Vision
fantasmée de la geisha succombant au charme occidental, Madame
Butterfly est l'un des plus célèbres opéras de
l'histoire. Cette histoire tragique d'amour et de trahison n'a pas cessé
d'inspirer les compositeurs... jusqu'à Boublil et Schönberg.
Nagasaki... La toute jeune Cio-Cio-San,
surnommée Madame Butterfly et mariée au lieutenant américain
Pinkerton dont elle a eu un fils, attend fidèlement le retour de
son époux, trois ans après son départ. Condamnée
par sa famille pour s'être convertie au christianisme, elle vit dans
la solitude... et l'illusion : Pinkerton n'a jamais rien vu d'autre dans
cette union qu'un mariage de convenance. Quand enfin il revient au Japon,
accompagné de son épouse américaine, le destin frappe
à la porte de Butterfly... Ne se considérant "ni pute, ni
soumise", la mort sera la seule issue, l'ultime délivrance pour
notre malheureuse héroïne.
Dans un décor unique, traditionnel
et fonctionnel, la mise en scène de Mireille Laroche a tout pour
séduire : une lecture claire du livret, aucune transposition maladroite,
une direction d'acteurs qui frise l'ascèse, une gestuelle simple
et, par-dessus tout, cette image finale forte, presque insoutenable, qui
voit Cio-Cio San se donner la mort, sa ceinture de kimono la reliant, tel
un long cordon ombilical, à son enfant. Crise de larmes garantie
sur fond de ciel sanguinolent ! Bref, une réalisation très
aboutie, sans trop de "japoniaiseries" de carte postale, la nudité
crue d'un drame tellement humain car simplement immoral.

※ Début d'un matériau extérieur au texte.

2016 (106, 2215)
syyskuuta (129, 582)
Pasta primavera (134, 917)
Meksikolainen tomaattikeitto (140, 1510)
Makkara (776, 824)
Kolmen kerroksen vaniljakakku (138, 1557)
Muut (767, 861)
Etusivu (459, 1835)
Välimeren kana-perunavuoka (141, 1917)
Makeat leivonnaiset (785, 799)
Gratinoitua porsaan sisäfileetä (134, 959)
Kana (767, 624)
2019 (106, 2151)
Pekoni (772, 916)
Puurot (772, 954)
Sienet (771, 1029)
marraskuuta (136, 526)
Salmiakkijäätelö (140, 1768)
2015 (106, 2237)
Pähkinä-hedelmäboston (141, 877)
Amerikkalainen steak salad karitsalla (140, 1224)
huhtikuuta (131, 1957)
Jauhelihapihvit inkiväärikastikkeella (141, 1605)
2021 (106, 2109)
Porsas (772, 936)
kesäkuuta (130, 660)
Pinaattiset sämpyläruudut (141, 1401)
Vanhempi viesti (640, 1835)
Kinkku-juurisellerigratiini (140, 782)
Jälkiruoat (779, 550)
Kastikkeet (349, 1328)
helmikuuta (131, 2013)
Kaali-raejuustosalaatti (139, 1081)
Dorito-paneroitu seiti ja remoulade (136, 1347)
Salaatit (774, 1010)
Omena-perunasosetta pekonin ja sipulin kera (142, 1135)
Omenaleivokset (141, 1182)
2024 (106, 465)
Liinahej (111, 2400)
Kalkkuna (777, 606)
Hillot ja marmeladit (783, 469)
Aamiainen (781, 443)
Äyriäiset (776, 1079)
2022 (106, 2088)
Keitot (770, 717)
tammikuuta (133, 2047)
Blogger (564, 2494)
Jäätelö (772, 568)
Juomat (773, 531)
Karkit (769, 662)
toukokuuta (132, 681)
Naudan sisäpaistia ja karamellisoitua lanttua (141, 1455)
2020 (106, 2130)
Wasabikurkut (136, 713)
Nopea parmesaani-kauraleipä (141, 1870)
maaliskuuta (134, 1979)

La Slovaque Eva Jenis, habituée
du rôle, dessine au fusain une Butterfly volontaire et, passée
sa nuit d'amour, son interminable attente, ses emportements, ses rancoeurs,
sa résignation ultime sont à jamais les nôtres.
Le rôle, elle le connaît
et tient à nous le faire savoir. La jolie cantatrice ne force jamais
ce frêle équilibre, voulu par Puccini, entre pudeur et mélancolie,
entre langueur poétique et brusquerie réaliste. Une sympathique
composition d'autant que la ligne de chant est très pure et les
accents dramatiques dans les forte ou les demi-teintes fort justes.
Puccinien émérite, l'Italien
Cesare Catani, à la jolie carrière internationale, campe
un goujat de première classe. Physique avantageux, voix solaire,
sensible, passionnée, un rien débraillée qui charrie
la rage de l'amour et le cynisme d'un séducteur italo-américain
avec une stupéfiante désinvolture.
Plaisir de retrouver le Nîmois
Olivier Heyte en Sharpless. Le rôle n'est pas des plus faciles, certes,
mais voilà un Ponce Pilate - aux pleurs bien tardifs - dramatiquement
solide dont la voix de baryton fière et cuivrée sonne merveilleusement
dans le théâtre avignonnais.
Toute aussi attachante se révèle
la compassion de Suzuki (Christine Labadens) face au Goro maquereau/obséquieux
de Rodolphe Briand, meilleur acteur que maître chanteur. C'est lui,
ne l'oublions pas, qui relie en les caricaturant les deux cultures en présence.
Minime réserve d'autant que
les brèves interventions de Nicolas Testé (Bonze) ou Francis
Dudziak (Yamadori) sont fort bien mises en place.
Succès mérité
pour Vincent Barthe. Jamais larmoyante sa direction équilibrée,
incisive, sans orientalisme factice, sans pathos inutile, délivre
un Puccini familier, d'une constante musicale et d'un souffle certain.